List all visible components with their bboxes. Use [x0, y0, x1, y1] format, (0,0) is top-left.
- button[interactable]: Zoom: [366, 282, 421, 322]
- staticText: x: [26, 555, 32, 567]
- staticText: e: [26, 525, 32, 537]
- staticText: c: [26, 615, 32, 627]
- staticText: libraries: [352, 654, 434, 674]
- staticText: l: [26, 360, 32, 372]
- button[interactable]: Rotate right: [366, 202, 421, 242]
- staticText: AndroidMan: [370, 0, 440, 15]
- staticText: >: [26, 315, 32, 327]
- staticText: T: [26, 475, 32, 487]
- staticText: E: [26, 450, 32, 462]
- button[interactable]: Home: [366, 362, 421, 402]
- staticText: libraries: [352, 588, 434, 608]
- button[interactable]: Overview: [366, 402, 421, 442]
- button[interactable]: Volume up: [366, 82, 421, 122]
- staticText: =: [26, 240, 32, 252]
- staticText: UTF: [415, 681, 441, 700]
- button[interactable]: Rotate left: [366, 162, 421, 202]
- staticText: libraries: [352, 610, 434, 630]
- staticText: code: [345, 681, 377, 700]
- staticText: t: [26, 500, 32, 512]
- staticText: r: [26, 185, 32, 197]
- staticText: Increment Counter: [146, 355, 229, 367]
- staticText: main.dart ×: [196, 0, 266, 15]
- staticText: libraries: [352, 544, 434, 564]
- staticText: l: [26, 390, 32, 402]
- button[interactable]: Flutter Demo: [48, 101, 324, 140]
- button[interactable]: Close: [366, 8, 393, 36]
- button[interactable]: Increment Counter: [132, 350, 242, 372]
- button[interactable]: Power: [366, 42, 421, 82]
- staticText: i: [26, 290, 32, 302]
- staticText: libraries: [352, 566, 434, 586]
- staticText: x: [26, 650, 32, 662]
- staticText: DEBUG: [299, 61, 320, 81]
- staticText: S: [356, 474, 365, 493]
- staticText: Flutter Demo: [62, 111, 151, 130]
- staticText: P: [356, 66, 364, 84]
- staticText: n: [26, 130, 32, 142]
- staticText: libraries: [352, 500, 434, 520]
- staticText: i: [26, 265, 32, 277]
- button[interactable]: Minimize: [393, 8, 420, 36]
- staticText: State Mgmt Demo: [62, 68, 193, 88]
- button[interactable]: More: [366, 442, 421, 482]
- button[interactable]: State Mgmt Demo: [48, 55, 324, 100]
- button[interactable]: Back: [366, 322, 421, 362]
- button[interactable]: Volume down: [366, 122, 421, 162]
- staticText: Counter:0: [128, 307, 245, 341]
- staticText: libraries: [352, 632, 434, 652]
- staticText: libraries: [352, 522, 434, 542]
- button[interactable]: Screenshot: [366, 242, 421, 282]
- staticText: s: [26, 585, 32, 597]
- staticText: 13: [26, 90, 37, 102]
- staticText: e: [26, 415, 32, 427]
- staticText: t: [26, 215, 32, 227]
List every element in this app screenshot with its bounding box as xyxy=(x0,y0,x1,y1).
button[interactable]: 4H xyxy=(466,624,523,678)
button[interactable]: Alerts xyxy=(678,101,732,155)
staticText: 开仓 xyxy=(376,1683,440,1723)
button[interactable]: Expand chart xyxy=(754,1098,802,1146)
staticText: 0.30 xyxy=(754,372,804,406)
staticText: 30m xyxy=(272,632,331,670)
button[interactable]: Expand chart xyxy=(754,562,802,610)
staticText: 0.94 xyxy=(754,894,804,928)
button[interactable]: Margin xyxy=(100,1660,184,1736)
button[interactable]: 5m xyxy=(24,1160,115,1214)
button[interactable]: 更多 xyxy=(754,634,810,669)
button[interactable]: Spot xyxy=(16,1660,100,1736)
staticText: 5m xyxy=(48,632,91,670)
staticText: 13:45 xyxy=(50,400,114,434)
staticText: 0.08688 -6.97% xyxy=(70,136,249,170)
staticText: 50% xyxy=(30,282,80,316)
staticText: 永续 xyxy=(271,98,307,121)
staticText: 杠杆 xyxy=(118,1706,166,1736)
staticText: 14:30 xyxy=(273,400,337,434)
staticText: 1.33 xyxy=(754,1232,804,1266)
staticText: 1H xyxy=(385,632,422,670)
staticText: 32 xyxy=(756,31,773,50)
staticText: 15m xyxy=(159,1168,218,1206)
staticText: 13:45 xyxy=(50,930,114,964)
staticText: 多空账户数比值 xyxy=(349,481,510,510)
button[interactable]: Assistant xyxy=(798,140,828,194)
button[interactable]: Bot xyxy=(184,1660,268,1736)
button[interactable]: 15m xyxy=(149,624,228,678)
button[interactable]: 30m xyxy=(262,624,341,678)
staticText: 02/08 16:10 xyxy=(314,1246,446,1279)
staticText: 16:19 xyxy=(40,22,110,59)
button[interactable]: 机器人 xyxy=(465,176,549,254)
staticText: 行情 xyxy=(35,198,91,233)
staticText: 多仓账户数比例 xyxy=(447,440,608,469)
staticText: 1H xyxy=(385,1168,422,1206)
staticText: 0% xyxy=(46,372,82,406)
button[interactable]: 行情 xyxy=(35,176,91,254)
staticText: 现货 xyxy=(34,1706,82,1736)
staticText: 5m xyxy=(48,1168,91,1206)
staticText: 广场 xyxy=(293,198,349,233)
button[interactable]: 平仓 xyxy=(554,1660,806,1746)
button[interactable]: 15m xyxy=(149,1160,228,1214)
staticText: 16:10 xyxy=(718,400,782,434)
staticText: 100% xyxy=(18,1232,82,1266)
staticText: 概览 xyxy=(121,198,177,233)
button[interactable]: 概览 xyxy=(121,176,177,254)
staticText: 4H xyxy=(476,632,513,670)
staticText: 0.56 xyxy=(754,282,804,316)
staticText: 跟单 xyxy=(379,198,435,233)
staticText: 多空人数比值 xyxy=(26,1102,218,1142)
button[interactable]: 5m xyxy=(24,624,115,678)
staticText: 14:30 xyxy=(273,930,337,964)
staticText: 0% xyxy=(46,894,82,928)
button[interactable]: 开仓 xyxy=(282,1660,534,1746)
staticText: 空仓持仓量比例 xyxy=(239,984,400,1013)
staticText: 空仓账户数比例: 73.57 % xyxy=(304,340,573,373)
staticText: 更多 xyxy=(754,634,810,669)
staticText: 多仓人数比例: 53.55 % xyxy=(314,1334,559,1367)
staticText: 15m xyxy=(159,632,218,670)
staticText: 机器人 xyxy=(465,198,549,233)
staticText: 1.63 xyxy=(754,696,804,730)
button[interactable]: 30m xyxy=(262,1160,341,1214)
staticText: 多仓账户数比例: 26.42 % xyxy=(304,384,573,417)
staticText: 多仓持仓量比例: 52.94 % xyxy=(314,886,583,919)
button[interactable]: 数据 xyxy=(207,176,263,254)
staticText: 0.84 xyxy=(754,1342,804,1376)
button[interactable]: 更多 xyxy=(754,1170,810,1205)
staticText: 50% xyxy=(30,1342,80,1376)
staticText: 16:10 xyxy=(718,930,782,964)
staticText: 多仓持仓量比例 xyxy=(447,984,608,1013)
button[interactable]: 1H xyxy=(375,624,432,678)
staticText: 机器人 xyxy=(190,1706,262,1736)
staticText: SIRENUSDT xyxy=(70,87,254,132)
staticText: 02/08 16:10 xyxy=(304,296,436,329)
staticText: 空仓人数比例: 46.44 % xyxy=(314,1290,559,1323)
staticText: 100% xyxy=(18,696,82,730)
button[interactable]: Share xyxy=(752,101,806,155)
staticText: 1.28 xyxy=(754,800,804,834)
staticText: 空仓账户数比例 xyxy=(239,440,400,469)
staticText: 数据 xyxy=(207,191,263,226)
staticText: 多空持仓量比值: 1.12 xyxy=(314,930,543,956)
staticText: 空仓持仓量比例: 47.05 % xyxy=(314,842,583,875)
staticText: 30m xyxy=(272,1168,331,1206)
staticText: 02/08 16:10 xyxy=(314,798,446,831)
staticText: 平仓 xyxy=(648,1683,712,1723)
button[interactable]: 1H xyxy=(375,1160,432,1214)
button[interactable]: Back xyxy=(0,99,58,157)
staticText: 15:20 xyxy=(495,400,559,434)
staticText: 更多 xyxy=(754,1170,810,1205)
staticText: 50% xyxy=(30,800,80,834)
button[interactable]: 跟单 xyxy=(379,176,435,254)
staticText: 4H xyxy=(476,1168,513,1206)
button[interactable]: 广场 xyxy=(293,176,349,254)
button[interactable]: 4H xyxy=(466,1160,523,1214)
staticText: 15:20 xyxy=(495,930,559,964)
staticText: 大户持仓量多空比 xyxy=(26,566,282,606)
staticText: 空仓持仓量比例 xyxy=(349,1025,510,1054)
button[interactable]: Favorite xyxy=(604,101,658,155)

^^^^^^^^^^^^^^^^

» EXERCISE
Scan the data above, find each line with "Counter", and copy it.

» SOLUTION FOR THIS PROBLEM
- staticText: Increment Counter: [146, 355, 229, 367]
- button[interactable]: Increment Counter: [132, 350, 242, 372]
- staticText: Counter:0: [128, 307, 245, 341]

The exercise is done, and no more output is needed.